Dataset entries

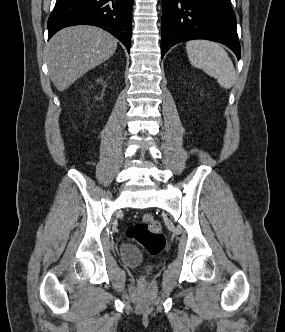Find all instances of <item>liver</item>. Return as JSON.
<instances>
[{"instance_id": "obj_1", "label": "liver", "mask_w": 285, "mask_h": 332, "mask_svg": "<svg viewBox=\"0 0 285 332\" xmlns=\"http://www.w3.org/2000/svg\"><path fill=\"white\" fill-rule=\"evenodd\" d=\"M117 39L94 26L67 27L56 33L47 46L50 78L59 91L108 60L116 51Z\"/></svg>"}]
</instances>
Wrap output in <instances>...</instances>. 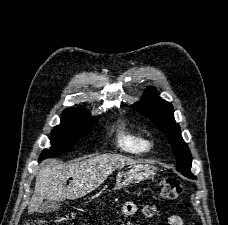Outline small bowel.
Listing matches in <instances>:
<instances>
[{
  "label": "small bowel",
  "mask_w": 228,
  "mask_h": 225,
  "mask_svg": "<svg viewBox=\"0 0 228 225\" xmlns=\"http://www.w3.org/2000/svg\"><path fill=\"white\" fill-rule=\"evenodd\" d=\"M122 211L125 216H132L137 212V206L133 201H125L122 206ZM158 210L154 205H147L143 208L142 214L145 218H152L157 215ZM168 225H183V220L178 215H170L167 221ZM127 225H131V223H127Z\"/></svg>",
  "instance_id": "small-bowel-1"
}]
</instances>
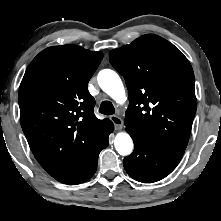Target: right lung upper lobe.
<instances>
[{
	"mask_svg": "<svg viewBox=\"0 0 221 221\" xmlns=\"http://www.w3.org/2000/svg\"><path fill=\"white\" fill-rule=\"evenodd\" d=\"M103 58L73 44L41 51L19 88L20 120L28 144L52 177L75 164L102 136L109 120L93 112L88 82Z\"/></svg>",
	"mask_w": 221,
	"mask_h": 221,
	"instance_id": "1",
	"label": "right lung upper lobe"
}]
</instances>
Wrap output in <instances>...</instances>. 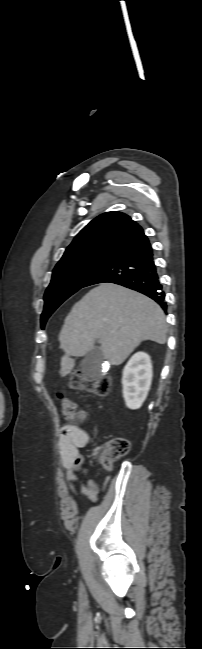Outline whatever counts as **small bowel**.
I'll return each instance as SVG.
<instances>
[{
  "instance_id": "1",
  "label": "small bowel",
  "mask_w": 202,
  "mask_h": 649,
  "mask_svg": "<svg viewBox=\"0 0 202 649\" xmlns=\"http://www.w3.org/2000/svg\"><path fill=\"white\" fill-rule=\"evenodd\" d=\"M89 434L78 426L67 424L61 428L59 439V450L62 464L66 470L65 480L69 492L76 498L77 491L73 482H78L80 492L86 496L92 504H95L100 496V487L92 479H83L88 474L84 465V456L81 449L89 444Z\"/></svg>"
}]
</instances>
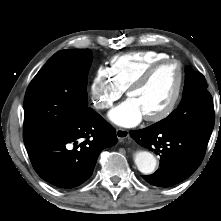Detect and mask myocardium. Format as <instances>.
<instances>
[{"label": "myocardium", "mask_w": 221, "mask_h": 221, "mask_svg": "<svg viewBox=\"0 0 221 221\" xmlns=\"http://www.w3.org/2000/svg\"><path fill=\"white\" fill-rule=\"evenodd\" d=\"M168 64H174L178 69L179 79H178L176 91H175L174 96L172 97L171 101L169 102V104L162 111H160L159 113L154 114V115L144 116L145 120L148 122L162 121V120L166 119L167 117H169L173 113V111L176 109V107L182 97L184 85H185V70H184L182 63L179 60L173 59V58H168V59L157 61V62L153 63L152 65H150L127 88V95L130 96V94L133 91L138 90V89L142 88L143 86H145L149 82V80L152 78V76L159 69H161L162 67H164Z\"/></svg>", "instance_id": "obj_1"}]
</instances>
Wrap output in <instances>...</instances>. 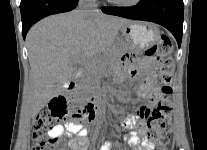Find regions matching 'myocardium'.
<instances>
[{
  "instance_id": "obj_1",
  "label": "myocardium",
  "mask_w": 207,
  "mask_h": 150,
  "mask_svg": "<svg viewBox=\"0 0 207 150\" xmlns=\"http://www.w3.org/2000/svg\"><path fill=\"white\" fill-rule=\"evenodd\" d=\"M109 3L122 8H130L137 6L142 0H130V1H118V0H107Z\"/></svg>"
}]
</instances>
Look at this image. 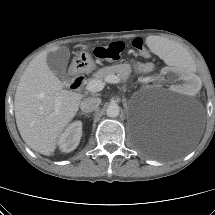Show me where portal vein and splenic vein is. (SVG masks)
Segmentation results:
<instances>
[{
  "label": "portal vein and splenic vein",
  "instance_id": "obj_1",
  "mask_svg": "<svg viewBox=\"0 0 215 215\" xmlns=\"http://www.w3.org/2000/svg\"><path fill=\"white\" fill-rule=\"evenodd\" d=\"M105 81L107 83H119L120 82V78L116 75H109L105 78ZM104 88V82H102L101 80H91L87 83L86 85V89L90 92H99Z\"/></svg>",
  "mask_w": 215,
  "mask_h": 215
}]
</instances>
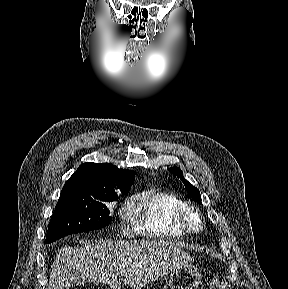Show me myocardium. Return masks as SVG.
<instances>
[{"instance_id":"1","label":"myocardium","mask_w":288,"mask_h":289,"mask_svg":"<svg viewBox=\"0 0 288 289\" xmlns=\"http://www.w3.org/2000/svg\"><path fill=\"white\" fill-rule=\"evenodd\" d=\"M186 227L192 232H198L205 228V221L201 211L193 206H188L182 213Z\"/></svg>"}]
</instances>
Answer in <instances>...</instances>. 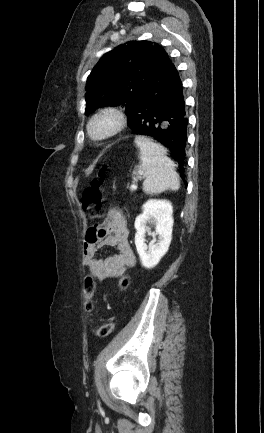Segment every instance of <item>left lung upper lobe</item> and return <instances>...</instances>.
<instances>
[{
    "label": "left lung upper lobe",
    "mask_w": 264,
    "mask_h": 433,
    "mask_svg": "<svg viewBox=\"0 0 264 433\" xmlns=\"http://www.w3.org/2000/svg\"><path fill=\"white\" fill-rule=\"evenodd\" d=\"M168 62L164 48L148 41L128 42L109 51L87 78L85 113L98 107L123 106L128 114Z\"/></svg>",
    "instance_id": "left-lung-upper-lobe-1"
}]
</instances>
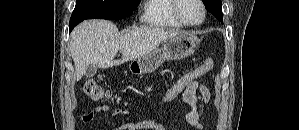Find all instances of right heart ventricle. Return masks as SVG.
<instances>
[{"mask_svg":"<svg viewBox=\"0 0 299 130\" xmlns=\"http://www.w3.org/2000/svg\"><path fill=\"white\" fill-rule=\"evenodd\" d=\"M143 20L153 27L181 29L182 25L173 12V0L146 1Z\"/></svg>","mask_w":299,"mask_h":130,"instance_id":"right-heart-ventricle-1","label":"right heart ventricle"}]
</instances>
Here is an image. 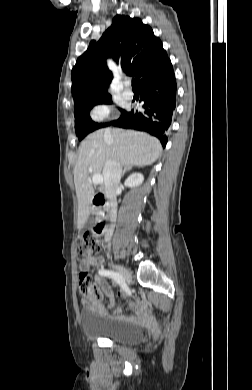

• _Exercise_: Needed here is only the span from the line with "Find all instances of right" through the last line of the entries, copied exactly with both ends and without pictures.

• _Written solution_:
Find all instances of right heart ventricle. Return masks as SVG.
<instances>
[{"mask_svg":"<svg viewBox=\"0 0 299 130\" xmlns=\"http://www.w3.org/2000/svg\"><path fill=\"white\" fill-rule=\"evenodd\" d=\"M143 20L153 27L181 29L182 25L173 12V0L146 1Z\"/></svg>","mask_w":299,"mask_h":130,"instance_id":"right-heart-ventricle-1","label":"right heart ventricle"}]
</instances>
Here is an image. 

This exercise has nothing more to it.